October 18, 2006—Under the blinking neon of New York City’s Times Square, the Gap has tacked a red T-shirt in its window this week, along with a sign boasting, “Can a T-shirt change the world? This one can.”

Welcome to “punk capitalism,” as rocker/philanthropist Bono described his (PRODUCT) RED campaign last week when five top U.S. retailers began channeling profits from the sale of trendy red consumer items to the Global Fund to Fight AIDS, Tuberculosis and Malaria.

Or is it “Capitalism 101”? Some activists find RED short on political change and say it may end up letting governments off the hook with regards to AIDS. “There is nothing punk about it,” says Asia Russell of Health GAP (Global Access Project).

Say what you will, RED takes the shopping philanthropy behind Lance Armstrong’s Livestrong cancer bracelets to a powerful new level. Activism and fundraising may not be for everyone, the argument goes, but pretty much everybody shops. RED hopes shoppers will feel warmer and fuzzier for buying RED Motorola Bluetooth headsets and RED Converse sneakers and think a little more highly of the corporations behind them too.

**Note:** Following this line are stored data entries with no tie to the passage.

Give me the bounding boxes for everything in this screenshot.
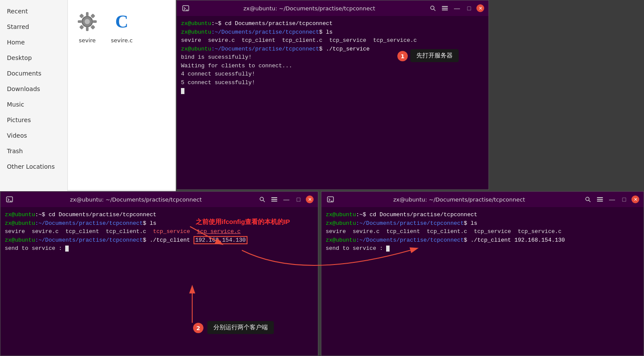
- svg-rect-16: [442, 9, 448, 10]
- terminal-server-menu-btn[interactable]: [440, 3, 450, 13]
- sevire-icon: [74, 9, 100, 35]
- svg-rect-14: [442, 6, 448, 7]
- tc2-line-5: send to service :: [326, 244, 639, 253]
- sevire-c-icon: C: [109, 9, 135, 35]
- terminal-server-content: zx@ubuntu:~$ cd Documents/practise/tcpco…: [177, 16, 489, 189]
- svg-point-19: [260, 197, 263, 201]
- annotation-1-circle: 1: [397, 51, 408, 61]
- terminal-client-2: zx@ubuntu: ~/Documents/practise/tcpconne…: [321, 191, 644, 356]
- terminal-client2-search-btn[interactable]: [583, 195, 593, 204]
- terminal-server-titlebar: zx@ubuntu: ~/Documents/practise/tcpconne…: [177, 0, 489, 16]
- sidebar-item-videos[interactable]: Videos: [0, 128, 67, 143]
- terminal-client2-title: zx@ubuntu: ~/Documents/practise/tcpconne…: [335, 196, 583, 203]
- file-item-sevire-c[interactable]: C sevire.c: [109, 9, 135, 44]
- svg-rect-15: [442, 8, 448, 9]
- terminal-client1-titlebar: zx@ubuntu: ~/Documents/practise/tcpconne…: [0, 192, 318, 207]
- svg-point-12: [431, 6, 434, 9]
- terminal-server-close-btn[interactable]: ✕: [476, 4, 484, 12]
- terminal-line-2: zx@ubuntu:~/Documents/practise/tcpconnec…: [181, 28, 484, 37]
- terminal-client2-maximize-btn[interactable]: □: [619, 195, 629, 204]
- sidebar-item-music[interactable]: Music: [0, 97, 67, 112]
- svg-rect-30: [597, 201, 603, 202]
- terminal-client2-content: zx@ubuntu:~$ cd Documents/practise/tcpco…: [321, 207, 644, 356]
- annotation-ifconfig-text: 之前使用ifconfig查看的本机的IP: [196, 218, 290, 226]
- tc2-line-3: sevire sevire.c tcp_client tcp_client.c …: [326, 227, 639, 236]
- terminal-line-3: sevire sevire.c tcp_client tcp_client.c …: [181, 36, 484, 45]
- terminal-client2-menu-btn[interactable]: [595, 195, 605, 204]
- sidebar-item-other-locations[interactable]: Other Locations: [0, 159, 67, 174]
- svg-rect-28: [597, 197, 603, 198]
- terminal-client1-icon: [5, 195, 14, 204]
- sidebar-item-trash[interactable]: Trash: [0, 143, 67, 159]
- terminal-client1-close-btn[interactable]: ✕: [306, 195, 314, 203]
- terminal-client2-controls: — □ ✕: [583, 195, 639, 204]
- terminal-client1-controls: — □ ✕: [257, 195, 314, 204]
- svg-rect-4: [78, 20, 82, 23]
- sidebar-item-documents[interactable]: Documents: [0, 66, 67, 81]
- terminal-server-controls: — □ ✕: [428, 3, 484, 13]
- tc2-line-2: zx@ubuntu:~/Documents/practise/tcpconnec…: [326, 219, 639, 228]
- tc2-line-4: zx@ubuntu:~/Documents/practise/tcpconnec…: [326, 236, 639, 245]
- file-manager-main: sevire C sevire.c: [68, 0, 176, 190]
- svg-rect-23: [271, 201, 277, 202]
- svg-rect-2: [86, 12, 89, 16]
- sevire-c-label: sevire.c: [111, 37, 133, 44]
- sidebar-item-starred[interactable]: Starred: [0, 19, 67, 35]
- terminal-line-7: 4 connect sucessfully!: [181, 70, 484, 79]
- terminal-client2-minimize-btn[interactable]: —: [607, 195, 617, 204]
- sevire-label: sevire: [79, 37, 95, 44]
- annotation-2-bubble: 分别运行两个客户端: [207, 321, 274, 334]
- sidebar-item-recent[interactable]: Recent: [0, 3, 67, 19]
- sidebar-item-pictures[interactable]: Pictures: [0, 112, 67, 128]
- tc1-line-4: zx@ubuntu:~/Documents/practise/tcpconnec…: [5, 236, 314, 245]
- terminal-client2-close-btn[interactable]: ✕: [631, 195, 639, 203]
- tc1-line-3: sevire sevire.c tcp_client tcp_client.c …: [5, 227, 314, 236]
- file-item-sevire[interactable]: sevire: [74, 9, 100, 44]
- terminal-client1-search-btn[interactable]: [257, 195, 267, 204]
- svg-point-1: [85, 19, 90, 24]
- terminal-server-title: zx@ubuntu: ~/Documents/practise/tcpconne…: [190, 5, 428, 12]
- svg-line-27: [589, 200, 590, 202]
- terminal-client1-minimize-btn[interactable]: —: [282, 195, 291, 204]
- annotation-2-circle: 2: [193, 323, 203, 333]
- terminal-server-search-btn[interactable]: [428, 3, 438, 13]
- svg-line-13: [434, 9, 435, 11]
- terminal-line-1: zx@ubuntu:~$ cd Documents/practise/tcpco…: [181, 19, 484, 28]
- terminal-server-minimize-btn[interactable]: —: [452, 3, 462, 13]
- svg-rect-22: [271, 199, 277, 200]
- terminal-client1-menu-btn[interactable]: [270, 195, 279, 204]
- terminal-cursor-top: [181, 87, 484, 95]
- svg-rect-29: [597, 199, 603, 200]
- terminal-server: zx@ubuntu: ~/Documents/practise/tcpconne…: [176, 0, 489, 190]
- terminal-top-icon: [181, 3, 190, 13]
- terminal-client2-titlebar: zx@ubuntu: ~/Documents/practise/tcpconne…: [321, 192, 644, 207]
- sidebar-item-downloads[interactable]: Downloads: [0, 81, 67, 97]
- tc2-line-1: zx@ubuntu:~$ cd Documents/practise/tcpco…: [326, 211, 639, 219]
- svg-rect-21: [271, 197, 277, 198]
- svg-rect-3: [86, 27, 89, 31]
- terminal-server-maximize-btn[interactable]: □: [464, 3, 474, 13]
- annotation-1-bubble: 先打开服务器: [410, 49, 459, 62]
- terminal-client2-icon: [326, 195, 335, 204]
- terminal-line-8: 5 connect sucessfully!: [181, 79, 484, 87]
- sidebar-item-desktop[interactable]: Desktop: [0, 50, 67, 66]
- svg-line-20: [263, 200, 265, 202]
- svg-rect-5: [92, 20, 97, 23]
- tc1-line-5: send to service :: [5, 244, 314, 253]
- terminal-client1-title: zx@ubuntu: ~/Documents/practise/tcpconne…: [14, 196, 257, 203]
- svg-point-26: [586, 197, 589, 201]
- terminal-line-6: Waiting for clients to connect...: [181, 62, 484, 70]
- terminal-client1-maximize-btn[interactable]: □: [294, 195, 303, 204]
- sidebar-item-home[interactable]: Home: [0, 35, 67, 50]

So far, it’s a hit. “The items are flying off shelves,” Erica Archambault at Gap public relations told POZ.com of the U.S. launch, now six days old and involving five U.S.-based firms. In the nine months since RED launched in the UK, $10 million has already been raised. And this is no fleeting fad. Every company signing onto RED makes a five-year commitment, and more join up all the time.

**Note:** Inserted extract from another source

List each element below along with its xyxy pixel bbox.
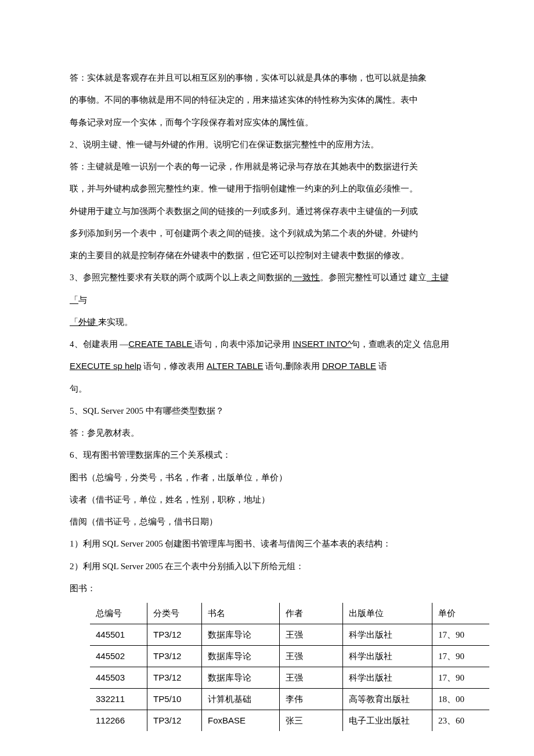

“RED is a brilliant and effective response to the greatest global crisis of our time,” says Richard Feachem, executive director of the Global Fund.

Still, there are questions. Wealthy nations were intended as the Fund’s main contributors when it was established in 2001, and most have fallen way behind. “Can we allow governments to further privatize their public responsibilities?” asks Brook K. Baker, a professor at Northeastern University Law School who consults with international development agencies.

Of course, the Fund is underendowed by billions—not millions—with an estimated $10 billion needed annually between now and 2010. But at this point, every disincentive counts. “A worst-case scenario is that RED is used by both the private sector and the donors as a fig leaf to justify their own stinginess,” says Russell.

Another criticism is that participating companies are getting polished images and tax breaks without making any substantial contribution to developing countries (although Archambault says the Gap is teaming up with AIDS groups in Africa to get HIV testing and education to their African employees).

If the bottom line is quite simply getting money to fight AIDS, then (PRODUCT) RED is already there. AIDS activists wouldn’t mind a little civic-mindedness mixed in with the shopping—maybe RED companies could encourage consumers to lobby politicians on AIDS issues, for instance.

As the cash mounts, the hope all around is that Americans slipping RED iPods in and out of their RED Armani jacket pockets will at least pick up an AIDS awareness message.